[Data — start]

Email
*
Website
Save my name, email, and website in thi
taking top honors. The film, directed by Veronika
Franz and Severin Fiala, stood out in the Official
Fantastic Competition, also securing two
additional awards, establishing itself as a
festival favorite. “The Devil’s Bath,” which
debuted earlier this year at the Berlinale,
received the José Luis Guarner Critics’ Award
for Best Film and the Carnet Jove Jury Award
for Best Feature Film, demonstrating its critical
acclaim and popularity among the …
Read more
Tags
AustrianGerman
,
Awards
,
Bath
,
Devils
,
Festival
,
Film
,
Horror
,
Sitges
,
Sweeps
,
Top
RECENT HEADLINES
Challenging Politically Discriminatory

[Data — finish]
[Data — start]

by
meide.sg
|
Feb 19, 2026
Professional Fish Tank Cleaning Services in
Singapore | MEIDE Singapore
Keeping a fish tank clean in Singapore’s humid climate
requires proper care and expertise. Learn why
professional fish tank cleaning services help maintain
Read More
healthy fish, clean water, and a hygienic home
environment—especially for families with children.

[Data — finish]
[Data — start]

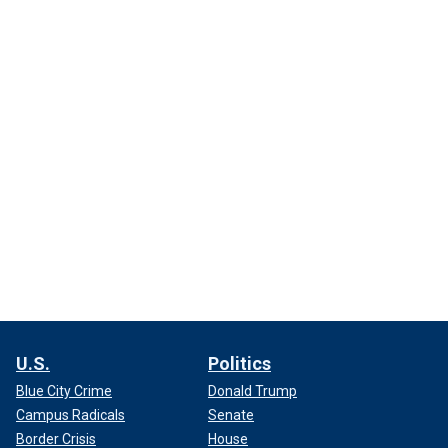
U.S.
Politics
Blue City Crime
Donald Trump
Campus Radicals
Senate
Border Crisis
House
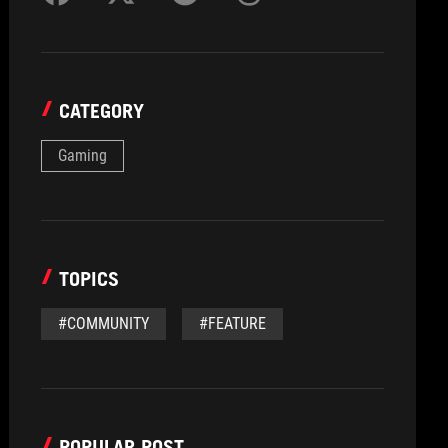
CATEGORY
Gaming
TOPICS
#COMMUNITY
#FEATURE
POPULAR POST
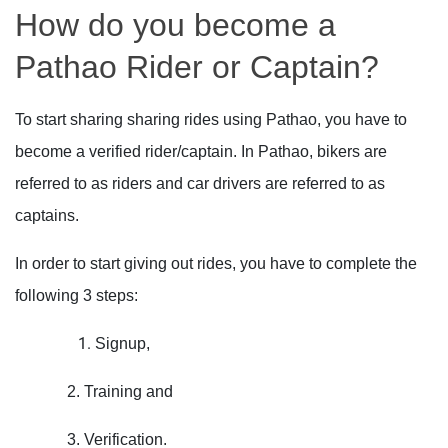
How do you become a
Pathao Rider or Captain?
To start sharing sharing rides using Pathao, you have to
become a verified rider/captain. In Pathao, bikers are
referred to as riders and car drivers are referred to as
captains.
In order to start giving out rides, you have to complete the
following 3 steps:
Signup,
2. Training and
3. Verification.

[Data — finish]

### Problem details
Where does the word "Best" occur in the records? Return every line that holds it.

### Completed exercise
for Best Film and the Carnet Jove Jury Award
for Best Feature Film, demonstrating its critical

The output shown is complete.